No hazy nostalgia with my first car
Some people’s memories of their first car are glazed with sugar, like candy apples at the county fair. It is just one species of nostalgia, I guess. A few of my classmates actually did drive cool cars, including some twins who shared a black Trans Am that was the envy of every teenage boy who had seen Burt Reynolds driving one in “Smoky and the Bandit,” which played for about 80 consecutive weekends at the Twin Oaks drive-in theater.
Most of us, of course, did not drive cars that anyone but our teenage selves would celebrate.
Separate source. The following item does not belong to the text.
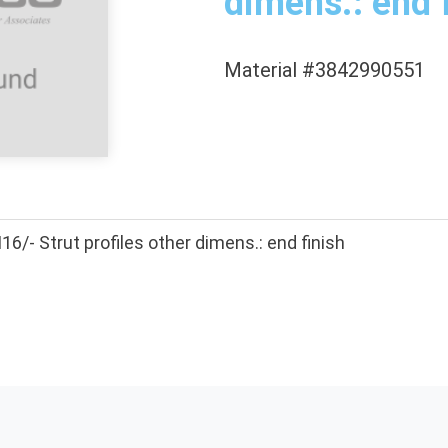
dimens.: end 
Material #3842990551
- Strut profiles other dimens.: end finish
There have been great songs written about Little Deuce Coupes, Little Red Corvettes, and Pink Cadillacs, but do you remember any great songs about a 1972 Buick Electra? This was my first car.
It’s not just that the car was as unsexy as a head of lettuce. Not even Bruce Springsteen could find words that rhyme with “Buick” or “Electra.” Not that he should. The 1972 Buick Electra was definitively not born to run. It was, instead, born to run out of gas. On a good day, the car got about eight miles per gallon, which meant I could barely make it to a neighboring town before the gauge plummeted below a quarter tank. When I pushed the gas pedal to the floor, I could literally see the needle move ever closer toward ‘E.’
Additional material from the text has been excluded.